The rest of “Burning Up” balances this hunched-up fragility (in the bass and the voice) with a rigid aloofness more typical of the Futurism style. The track works best in compilation context. “Missy Queen’s Gonna Die” is a different thing entirely: another link in a now-sound discopop chain that might go “Hard To Explain”-“Stroke Of Genie-ous”-“Get The Party Started”-“Missy Queen”-“Bootylicious”-“Silver Screen Shower Scene”. If we are to have guitars, let them be as plastic, as silvery, as rhythmic, as everything else around! “Missy Queen” has one of the best hooks on Futurism, which helps, but the guitars give it a bounce almost none of the other tracks try for.

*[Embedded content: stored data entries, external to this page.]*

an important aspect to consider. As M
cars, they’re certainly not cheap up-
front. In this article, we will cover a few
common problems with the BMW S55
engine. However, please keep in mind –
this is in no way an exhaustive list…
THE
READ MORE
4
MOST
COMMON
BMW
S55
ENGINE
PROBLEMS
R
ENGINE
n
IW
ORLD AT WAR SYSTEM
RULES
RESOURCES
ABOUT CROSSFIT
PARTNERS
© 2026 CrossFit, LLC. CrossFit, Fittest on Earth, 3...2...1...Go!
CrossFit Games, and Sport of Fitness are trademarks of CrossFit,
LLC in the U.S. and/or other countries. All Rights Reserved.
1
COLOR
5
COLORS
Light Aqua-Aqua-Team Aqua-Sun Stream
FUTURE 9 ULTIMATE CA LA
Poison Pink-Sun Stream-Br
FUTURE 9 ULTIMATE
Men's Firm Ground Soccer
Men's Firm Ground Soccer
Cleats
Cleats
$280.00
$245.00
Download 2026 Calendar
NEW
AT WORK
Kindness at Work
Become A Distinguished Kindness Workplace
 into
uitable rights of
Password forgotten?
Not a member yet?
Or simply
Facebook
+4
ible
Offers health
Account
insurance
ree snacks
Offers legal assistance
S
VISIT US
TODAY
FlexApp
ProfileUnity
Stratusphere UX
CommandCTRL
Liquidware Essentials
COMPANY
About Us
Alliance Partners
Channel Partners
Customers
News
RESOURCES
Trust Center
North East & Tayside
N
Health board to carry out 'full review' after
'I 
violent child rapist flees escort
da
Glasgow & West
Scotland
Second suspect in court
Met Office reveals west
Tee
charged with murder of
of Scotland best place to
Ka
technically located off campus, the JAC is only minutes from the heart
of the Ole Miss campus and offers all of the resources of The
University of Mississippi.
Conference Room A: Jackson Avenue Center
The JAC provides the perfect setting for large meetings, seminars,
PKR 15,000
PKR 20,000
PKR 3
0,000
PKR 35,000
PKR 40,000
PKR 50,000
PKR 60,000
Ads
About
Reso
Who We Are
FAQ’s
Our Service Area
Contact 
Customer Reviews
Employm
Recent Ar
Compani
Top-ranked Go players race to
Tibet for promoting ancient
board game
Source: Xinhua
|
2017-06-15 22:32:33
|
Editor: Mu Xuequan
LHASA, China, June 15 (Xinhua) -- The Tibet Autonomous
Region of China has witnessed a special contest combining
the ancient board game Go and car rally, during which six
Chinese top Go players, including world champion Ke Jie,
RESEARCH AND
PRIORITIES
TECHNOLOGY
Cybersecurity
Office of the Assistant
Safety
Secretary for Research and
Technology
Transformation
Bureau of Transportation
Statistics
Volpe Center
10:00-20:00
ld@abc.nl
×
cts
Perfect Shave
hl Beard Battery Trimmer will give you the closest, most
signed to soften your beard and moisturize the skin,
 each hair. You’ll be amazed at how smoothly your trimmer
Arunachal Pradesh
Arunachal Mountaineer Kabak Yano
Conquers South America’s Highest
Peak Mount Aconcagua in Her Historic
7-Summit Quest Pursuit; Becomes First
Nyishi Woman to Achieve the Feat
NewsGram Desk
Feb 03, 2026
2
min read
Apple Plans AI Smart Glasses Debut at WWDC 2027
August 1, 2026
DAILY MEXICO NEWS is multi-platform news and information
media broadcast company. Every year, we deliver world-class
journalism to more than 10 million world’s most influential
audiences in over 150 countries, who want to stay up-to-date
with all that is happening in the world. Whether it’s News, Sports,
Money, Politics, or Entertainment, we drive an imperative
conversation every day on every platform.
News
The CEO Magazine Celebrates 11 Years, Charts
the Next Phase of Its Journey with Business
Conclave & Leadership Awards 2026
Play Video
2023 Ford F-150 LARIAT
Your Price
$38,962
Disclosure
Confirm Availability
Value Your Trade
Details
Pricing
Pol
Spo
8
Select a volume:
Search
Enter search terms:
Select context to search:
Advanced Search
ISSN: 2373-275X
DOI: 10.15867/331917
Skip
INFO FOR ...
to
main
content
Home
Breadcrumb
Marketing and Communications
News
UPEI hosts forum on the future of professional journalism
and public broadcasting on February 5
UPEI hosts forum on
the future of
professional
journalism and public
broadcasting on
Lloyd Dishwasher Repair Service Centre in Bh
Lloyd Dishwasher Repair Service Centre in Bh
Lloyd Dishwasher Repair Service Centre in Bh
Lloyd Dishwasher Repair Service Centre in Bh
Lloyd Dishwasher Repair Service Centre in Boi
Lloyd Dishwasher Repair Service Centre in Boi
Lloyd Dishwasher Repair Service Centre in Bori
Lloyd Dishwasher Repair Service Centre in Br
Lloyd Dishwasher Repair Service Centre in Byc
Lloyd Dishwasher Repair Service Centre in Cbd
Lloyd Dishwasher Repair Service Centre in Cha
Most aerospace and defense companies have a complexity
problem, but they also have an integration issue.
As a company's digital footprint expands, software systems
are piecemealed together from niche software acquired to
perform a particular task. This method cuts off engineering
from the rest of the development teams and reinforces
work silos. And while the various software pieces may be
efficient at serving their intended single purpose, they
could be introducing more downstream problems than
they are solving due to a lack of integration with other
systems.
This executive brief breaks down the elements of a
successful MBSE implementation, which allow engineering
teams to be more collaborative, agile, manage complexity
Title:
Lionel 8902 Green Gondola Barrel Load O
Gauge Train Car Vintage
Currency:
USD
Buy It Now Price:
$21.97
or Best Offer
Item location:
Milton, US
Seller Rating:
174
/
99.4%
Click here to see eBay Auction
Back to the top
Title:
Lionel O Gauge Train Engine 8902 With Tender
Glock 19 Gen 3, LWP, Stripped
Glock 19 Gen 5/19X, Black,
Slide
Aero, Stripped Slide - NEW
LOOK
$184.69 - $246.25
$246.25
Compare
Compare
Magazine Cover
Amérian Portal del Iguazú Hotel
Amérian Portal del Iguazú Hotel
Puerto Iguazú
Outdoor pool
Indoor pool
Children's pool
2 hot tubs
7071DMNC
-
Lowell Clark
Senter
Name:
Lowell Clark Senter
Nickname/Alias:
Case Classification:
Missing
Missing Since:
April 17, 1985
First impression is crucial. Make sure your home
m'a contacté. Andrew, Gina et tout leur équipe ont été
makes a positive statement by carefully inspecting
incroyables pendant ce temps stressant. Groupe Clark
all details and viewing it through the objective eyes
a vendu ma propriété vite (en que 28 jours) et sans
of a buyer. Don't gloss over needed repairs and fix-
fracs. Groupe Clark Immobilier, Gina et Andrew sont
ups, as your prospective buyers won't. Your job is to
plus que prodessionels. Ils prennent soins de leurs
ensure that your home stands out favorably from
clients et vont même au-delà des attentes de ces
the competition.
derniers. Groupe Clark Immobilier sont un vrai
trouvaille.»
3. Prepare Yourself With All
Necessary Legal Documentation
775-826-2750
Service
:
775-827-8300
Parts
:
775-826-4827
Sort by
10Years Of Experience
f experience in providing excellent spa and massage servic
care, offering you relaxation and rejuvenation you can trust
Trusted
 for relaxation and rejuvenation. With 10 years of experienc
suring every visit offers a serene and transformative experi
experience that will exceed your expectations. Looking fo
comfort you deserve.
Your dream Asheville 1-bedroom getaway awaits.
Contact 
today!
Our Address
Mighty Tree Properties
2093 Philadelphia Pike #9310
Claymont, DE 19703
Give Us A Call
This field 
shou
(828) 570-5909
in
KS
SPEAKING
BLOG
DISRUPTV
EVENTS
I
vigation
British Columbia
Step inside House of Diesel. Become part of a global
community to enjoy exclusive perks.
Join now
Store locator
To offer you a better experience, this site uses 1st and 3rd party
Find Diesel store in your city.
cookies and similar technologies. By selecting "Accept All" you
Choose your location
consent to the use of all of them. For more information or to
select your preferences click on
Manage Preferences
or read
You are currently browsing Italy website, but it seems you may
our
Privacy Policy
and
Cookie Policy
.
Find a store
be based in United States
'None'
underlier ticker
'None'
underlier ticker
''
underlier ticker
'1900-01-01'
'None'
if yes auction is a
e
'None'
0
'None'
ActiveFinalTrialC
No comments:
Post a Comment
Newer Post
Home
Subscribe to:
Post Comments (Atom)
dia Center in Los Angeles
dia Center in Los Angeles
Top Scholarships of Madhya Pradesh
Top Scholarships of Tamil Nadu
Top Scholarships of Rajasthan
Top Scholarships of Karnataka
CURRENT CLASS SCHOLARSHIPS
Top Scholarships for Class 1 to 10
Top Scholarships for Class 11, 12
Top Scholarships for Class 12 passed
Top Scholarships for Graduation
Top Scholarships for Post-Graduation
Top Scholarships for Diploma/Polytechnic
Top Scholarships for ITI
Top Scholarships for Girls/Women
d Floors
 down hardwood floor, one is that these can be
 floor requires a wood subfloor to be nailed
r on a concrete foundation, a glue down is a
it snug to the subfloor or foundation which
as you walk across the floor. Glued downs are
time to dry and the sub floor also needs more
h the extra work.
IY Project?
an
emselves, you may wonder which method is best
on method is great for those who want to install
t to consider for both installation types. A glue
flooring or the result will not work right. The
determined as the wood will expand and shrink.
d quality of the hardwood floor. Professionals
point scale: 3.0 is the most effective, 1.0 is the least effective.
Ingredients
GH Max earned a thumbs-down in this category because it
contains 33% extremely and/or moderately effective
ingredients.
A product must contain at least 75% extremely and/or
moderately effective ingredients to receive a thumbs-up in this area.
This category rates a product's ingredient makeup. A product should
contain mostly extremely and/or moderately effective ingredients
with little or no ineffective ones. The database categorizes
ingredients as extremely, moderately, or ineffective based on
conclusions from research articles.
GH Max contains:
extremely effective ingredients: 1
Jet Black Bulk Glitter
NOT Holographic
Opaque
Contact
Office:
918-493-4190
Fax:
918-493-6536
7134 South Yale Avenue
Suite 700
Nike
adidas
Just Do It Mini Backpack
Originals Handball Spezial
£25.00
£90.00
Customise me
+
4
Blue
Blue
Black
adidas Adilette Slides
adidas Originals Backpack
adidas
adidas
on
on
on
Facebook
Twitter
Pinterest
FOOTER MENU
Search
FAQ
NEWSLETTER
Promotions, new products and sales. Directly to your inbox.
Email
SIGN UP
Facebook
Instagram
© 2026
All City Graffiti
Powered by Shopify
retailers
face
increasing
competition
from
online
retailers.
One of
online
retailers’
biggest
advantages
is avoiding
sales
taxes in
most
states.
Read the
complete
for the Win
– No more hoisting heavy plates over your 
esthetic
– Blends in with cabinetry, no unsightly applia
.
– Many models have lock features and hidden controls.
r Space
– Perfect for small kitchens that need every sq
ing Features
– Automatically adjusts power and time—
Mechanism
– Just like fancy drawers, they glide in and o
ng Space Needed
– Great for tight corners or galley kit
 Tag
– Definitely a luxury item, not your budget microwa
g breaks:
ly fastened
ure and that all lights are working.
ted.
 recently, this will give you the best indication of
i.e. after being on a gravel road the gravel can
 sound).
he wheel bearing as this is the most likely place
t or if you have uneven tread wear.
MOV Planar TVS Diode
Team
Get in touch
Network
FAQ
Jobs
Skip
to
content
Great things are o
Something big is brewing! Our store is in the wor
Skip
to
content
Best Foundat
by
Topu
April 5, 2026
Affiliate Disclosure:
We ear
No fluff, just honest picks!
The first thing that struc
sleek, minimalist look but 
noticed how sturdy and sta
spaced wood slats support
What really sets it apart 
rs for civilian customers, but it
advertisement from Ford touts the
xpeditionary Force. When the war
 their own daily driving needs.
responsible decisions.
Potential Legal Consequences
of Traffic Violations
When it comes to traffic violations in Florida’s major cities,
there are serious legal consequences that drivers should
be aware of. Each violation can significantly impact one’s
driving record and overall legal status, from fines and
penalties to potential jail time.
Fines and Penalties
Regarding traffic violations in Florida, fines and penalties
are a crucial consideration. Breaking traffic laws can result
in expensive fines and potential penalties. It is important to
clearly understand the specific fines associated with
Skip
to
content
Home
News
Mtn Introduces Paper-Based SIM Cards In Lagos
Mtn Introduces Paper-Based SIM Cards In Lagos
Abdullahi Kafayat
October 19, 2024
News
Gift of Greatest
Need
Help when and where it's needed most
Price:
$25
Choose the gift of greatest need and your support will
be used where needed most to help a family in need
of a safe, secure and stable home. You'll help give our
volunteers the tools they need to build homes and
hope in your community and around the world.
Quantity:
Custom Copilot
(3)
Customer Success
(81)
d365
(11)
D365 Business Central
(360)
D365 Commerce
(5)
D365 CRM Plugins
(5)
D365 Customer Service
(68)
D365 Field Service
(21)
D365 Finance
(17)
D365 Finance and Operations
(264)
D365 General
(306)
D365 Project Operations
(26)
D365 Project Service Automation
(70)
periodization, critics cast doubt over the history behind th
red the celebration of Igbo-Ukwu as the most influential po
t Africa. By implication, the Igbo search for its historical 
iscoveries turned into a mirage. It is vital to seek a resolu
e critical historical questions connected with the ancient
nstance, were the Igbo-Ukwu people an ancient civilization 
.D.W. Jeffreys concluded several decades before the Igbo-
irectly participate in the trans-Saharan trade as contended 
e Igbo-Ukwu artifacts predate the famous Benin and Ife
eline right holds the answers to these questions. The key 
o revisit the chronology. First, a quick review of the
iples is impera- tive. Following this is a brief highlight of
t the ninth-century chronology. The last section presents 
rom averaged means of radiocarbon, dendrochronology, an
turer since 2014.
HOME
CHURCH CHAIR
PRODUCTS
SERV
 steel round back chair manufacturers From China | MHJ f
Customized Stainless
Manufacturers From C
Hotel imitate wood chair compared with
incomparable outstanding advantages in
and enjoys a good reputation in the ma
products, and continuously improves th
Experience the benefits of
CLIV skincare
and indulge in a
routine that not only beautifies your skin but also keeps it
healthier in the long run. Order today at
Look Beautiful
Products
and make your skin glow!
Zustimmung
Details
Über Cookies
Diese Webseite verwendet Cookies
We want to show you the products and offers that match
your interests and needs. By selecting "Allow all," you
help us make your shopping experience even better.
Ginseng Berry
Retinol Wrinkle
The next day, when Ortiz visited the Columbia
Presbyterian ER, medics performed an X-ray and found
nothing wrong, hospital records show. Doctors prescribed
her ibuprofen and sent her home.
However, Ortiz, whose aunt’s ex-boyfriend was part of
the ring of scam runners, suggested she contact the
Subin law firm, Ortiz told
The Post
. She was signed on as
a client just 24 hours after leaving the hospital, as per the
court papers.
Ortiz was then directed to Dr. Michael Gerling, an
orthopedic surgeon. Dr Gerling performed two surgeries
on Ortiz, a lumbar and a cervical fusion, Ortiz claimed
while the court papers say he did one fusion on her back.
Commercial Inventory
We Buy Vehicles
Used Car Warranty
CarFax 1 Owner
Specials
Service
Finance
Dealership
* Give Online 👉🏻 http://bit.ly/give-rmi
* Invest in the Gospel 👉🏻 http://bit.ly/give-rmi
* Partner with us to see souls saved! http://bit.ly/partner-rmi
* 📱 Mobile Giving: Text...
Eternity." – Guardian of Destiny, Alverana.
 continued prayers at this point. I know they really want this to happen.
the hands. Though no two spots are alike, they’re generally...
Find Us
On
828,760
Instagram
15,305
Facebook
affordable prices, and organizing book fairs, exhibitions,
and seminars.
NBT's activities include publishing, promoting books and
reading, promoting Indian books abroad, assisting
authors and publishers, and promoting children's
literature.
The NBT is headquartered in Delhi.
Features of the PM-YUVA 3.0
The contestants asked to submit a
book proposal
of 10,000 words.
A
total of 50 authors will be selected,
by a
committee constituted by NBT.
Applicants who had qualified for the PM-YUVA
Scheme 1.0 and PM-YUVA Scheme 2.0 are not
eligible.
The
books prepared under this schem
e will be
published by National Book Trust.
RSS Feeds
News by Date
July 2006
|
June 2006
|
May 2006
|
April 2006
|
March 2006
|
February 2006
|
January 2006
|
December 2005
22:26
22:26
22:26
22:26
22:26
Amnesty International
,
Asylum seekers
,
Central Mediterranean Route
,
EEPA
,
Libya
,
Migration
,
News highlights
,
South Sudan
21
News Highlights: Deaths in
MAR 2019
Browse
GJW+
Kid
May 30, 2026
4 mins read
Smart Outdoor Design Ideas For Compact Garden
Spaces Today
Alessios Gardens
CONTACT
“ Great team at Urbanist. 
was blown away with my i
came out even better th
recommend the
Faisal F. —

Liking both these songs feels like a bit of a cheat, even a retreat – do I just want comfortable pleasures and not the really new? But no, I’ve been listening to stuff like Futurism half my life, I don’t think it’s quite that. Like the bootlegs using Fischerspooner or Adult, what these two songs suggest to me about nu-electro is how brilliantly it works as an additive element in the huge gleeful soundmix pop is these days, a flavouring rather than a feast in itself.